(INFORMATION SUPPLIED)

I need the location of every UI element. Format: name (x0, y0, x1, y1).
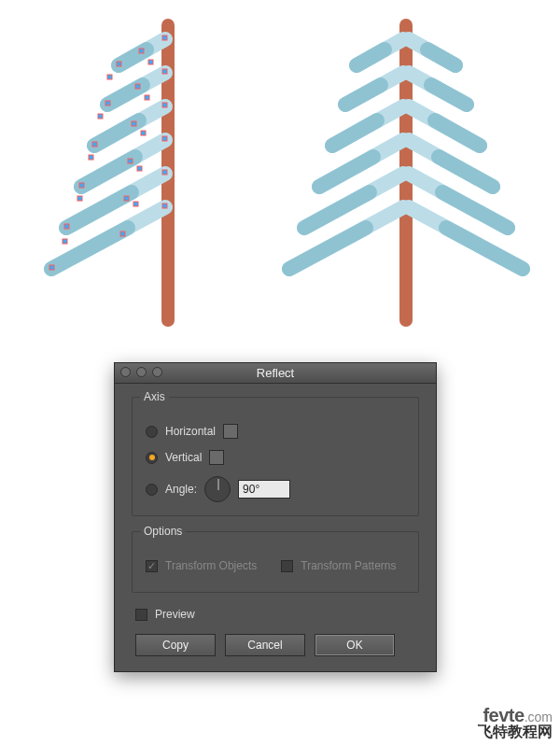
dialog-titlebar[interactable]: Reflect (115, 363, 436, 384)
svg-rect-16 (162, 69, 167, 74)
radio-vertical[interactable] (146, 452, 158, 464)
svg-rect-30 (49, 265, 54, 270)
svg-rect-17 (135, 84, 140, 89)
watermark-brand: fevte (483, 705, 524, 725)
axis-group: Axis Horizontal Vertical Angle: (132, 397, 419, 516)
svg-rect-39 (137, 166, 142, 171)
svg-rect-31 (107, 75, 112, 79)
axis-horizontal-row[interactable]: Horizontal (146, 418, 405, 444)
minimize-icon[interactable] (136, 367, 147, 377)
svg-rect-22 (162, 136, 167, 141)
dialog-title: Reflect (257, 366, 294, 380)
radio-angle[interactable] (146, 484, 158, 496)
svg-rect-37 (145, 95, 149, 100)
options-group: Options Transform Objects Transform Patt… (132, 531, 419, 593)
svg-rect-38 (141, 131, 146, 135)
options-group-label: Options (140, 525, 186, 538)
watermark-cn: 飞特教程网 (478, 724, 553, 739)
svg-rect-36 (148, 60, 153, 64)
svg-rect-40 (133, 202, 138, 206)
checkbox-transform-objects[interactable] (146, 560, 158, 572)
svg-rect-34 (77, 196, 82, 201)
illustration-canvas (0, 0, 560, 355)
radio-horizontal[interactable] (146, 426, 158, 438)
svg-line-8 (81, 157, 135, 187)
svg-line-49 (319, 157, 373, 187)
axis-vertical-row[interactable]: Vertical (146, 444, 405, 471)
svg-line-43 (357, 49, 385, 65)
reflect-dialog: Reflect Axis Horizontal Vertical Angle: (114, 362, 437, 672)
svg-line-55 (427, 49, 455, 65)
svg-rect-27 (64, 224, 69, 229)
svg-rect-21 (92, 142, 97, 147)
svg-rect-18 (105, 101, 110, 105)
svg-rect-20 (132, 121, 136, 126)
radio-angle-label: Angle: (165, 483, 197, 496)
horizontal-axis-icon (223, 424, 238, 439)
angle-input[interactable] (238, 480, 290, 499)
preview-label: Preview (155, 608, 195, 621)
angle-knob[interactable] (204, 476, 231, 502)
watermark: fevte.com 飞特教程网 (478, 706, 553, 739)
svg-rect-33 (89, 155, 93, 160)
svg-rect-24 (79, 183, 84, 188)
svg-line-45 (345, 85, 381, 105)
dialog-buttons: Copy Cancel OK (132, 634, 419, 656)
preview-row[interactable]: Preview (135, 608, 419, 621)
svg-rect-35 (63, 239, 67, 244)
svg-rect-29 (120, 232, 125, 236)
copy-button[interactable]: Copy (135, 634, 216, 656)
svg-line-57 (431, 85, 467, 105)
watermark-domain: .com (525, 710, 553, 724)
svg-line-61 (439, 157, 493, 187)
checkbox-preview[interactable] (135, 609, 147, 621)
svg-rect-15 (117, 62, 121, 66)
checkbox-transform-patterns[interactable] (281, 560, 293, 572)
vertical-axis-icon (209, 450, 224, 465)
axis-angle-row[interactable]: Angle: (146, 476, 405, 502)
svg-rect-28 (162, 204, 167, 208)
close-icon[interactable] (120, 367, 131, 377)
window-controls[interactable] (120, 367, 162, 377)
svg-rect-13 (162, 35, 167, 40)
axis-group-label: Axis (140, 390, 169, 403)
svg-rect-14 (139, 49, 144, 53)
svg-rect-19 (162, 103, 167, 107)
radio-vertical-label: Vertical (165, 451, 202, 464)
zoom-icon[interactable] (152, 367, 162, 377)
transform-objects-label: Transform Objects (165, 559, 257, 572)
svg-rect-26 (124, 196, 129, 201)
ok-button[interactable]: OK (315, 634, 395, 656)
svg-rect-32 (98, 114, 103, 119)
svg-rect-25 (162, 170, 167, 175)
transform-patterns-label: Transform Patterns (301, 559, 396, 572)
svg-rect-23 (128, 159, 133, 163)
cancel-button[interactable]: Cancel (225, 634, 305, 656)
radio-horizontal-label: Horizontal (165, 425, 216, 438)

(End INFORMATION SUPPLIED)

### [PROBLEM DETAILS]
Using the data above, return each line that includes the word "watermark".

### [RESULT]
watermark-brand: fevte (483, 705, 524, 725)
watermark-cn: 飞特教程网 (478, 724, 553, 739)
watermark: fevte.com 飞特教程网 (478, 706, 553, 739)
watermark-domain: .com (525, 710, 553, 724)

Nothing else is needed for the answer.